True non-blocking two-way communication between parent and external child process

Question

I have read around 50 posts and tutorials on this topic, I have copied, written and tested around 20 alternatives and done every possible research I can think of. Still, I have not seen a working solution for the following problem:

Parent process A wants to pass data to an external process B, let process B modify the data and pass it back to parent process A, then continue with parent process A. Process B is part of an external program suite that I have no influence over, and that is normally run like this on the UNIX command line:

< input_data program_B1 | program_B2 | program_B3 > output_data

...where

input_data, output_data: Some data that is processed in programs B1-B3

program_B1,B2,B3: Programs that read data from stdin (fread) and output to stdout (fwrite) and apply some processing to the data.

So, in sequence:

(1) Parent process A passes data to child process B

(2) Child process B reads data and modifies it

(3) Child process B passes data back to parent process A

(4) Parent process A reads data and continues (for example passing it further on to a process B2..).

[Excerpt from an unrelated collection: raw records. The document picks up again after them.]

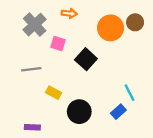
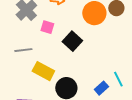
yellow rectangle: (54, 93) -> (43, 71), size x1.5
cyan line: (129, 93) -> (118, 79), moved

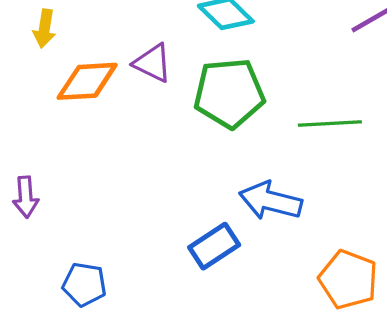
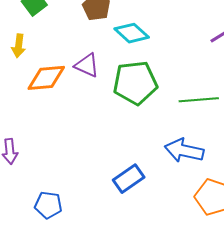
blue arrow: (271, 201) -> (184, 151), moved

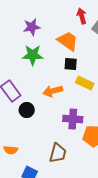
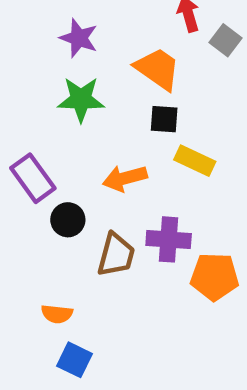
purple star: (32, 27) -> (79, 38), turned 30
orange semicircle: (11, 150) -> (57, 314), moved
brown trapezoid: (58, 153) -> (116, 255), moved

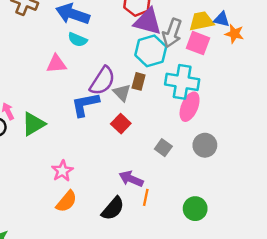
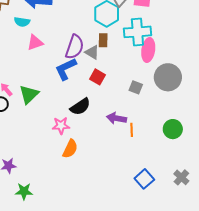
cyan semicircle: (78, 40) -> (22, 22), moved
gray circle: (205, 145) -> (168, 77), size x1.4
pink star: (62, 171) -> (61, 126), turned -30
black semicircle: (113, 208) -> (80, 107), moved, turned 30

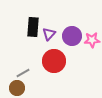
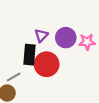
black rectangle: (33, 27) -> (30, 55), moved

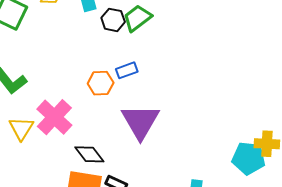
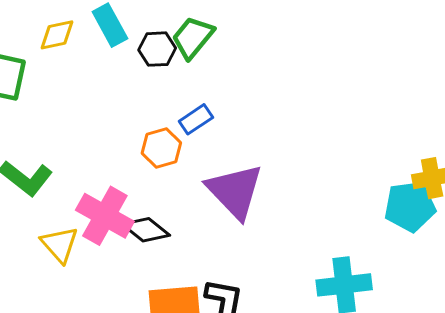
black diamond: (89, 154) -> (146, 230), moved

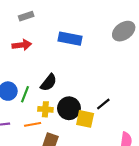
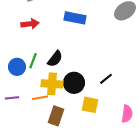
green line: (25, 94) -> (33, 61), moved
yellow cross: (45, 109) -> (52, 84), size x1.5
yellow square: (85, 119) -> (90, 105), moved

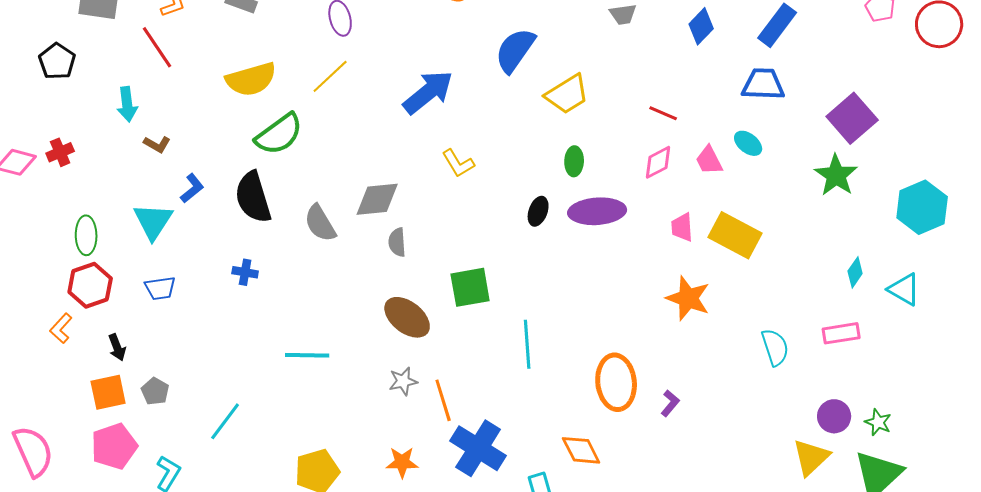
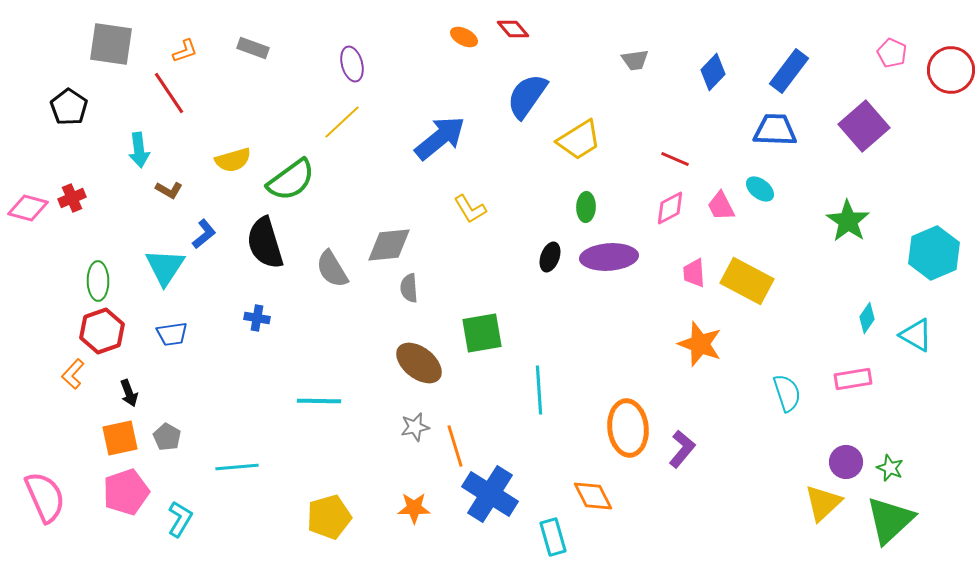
yellow semicircle: (251, 79) -> (233, 160), moved, size x0.7
purple square: (852, 118) -> (864, 126), moved
purple L-shape: (670, 403) -> (682, 449), size x1.4
cyan line: (225, 421) -> (237, 467), turned 48

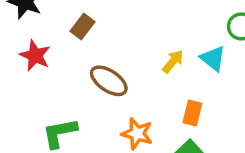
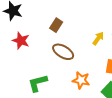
brown rectangle: (83, 26) -> (56, 25), moved

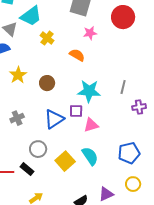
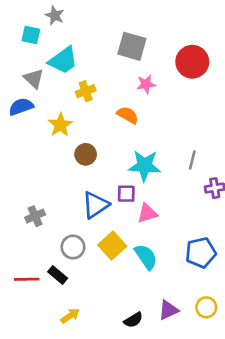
yellow cross: (47, 38) -> (86, 91), turned 32
yellow star: (18, 75) -> (60, 125), moved
gray cross: (17, 118) -> (35, 216), moved
yellow square: (65, 161) -> (112, 246), moved
yellow circle: (133, 184) -> (206, 307), moved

(5) Parent process A passes another data set to child process B etc.

The problem is, whatever I do, the program almost always ends up hanging on a read/fread (or write/fwrite?) to or from a pipe.

One important thing to note is that the parent process cannot simply close the pipes after passing data on to the child process, because it works in a loop and wants to pass another set of data to the child process once it has finished processing the first set.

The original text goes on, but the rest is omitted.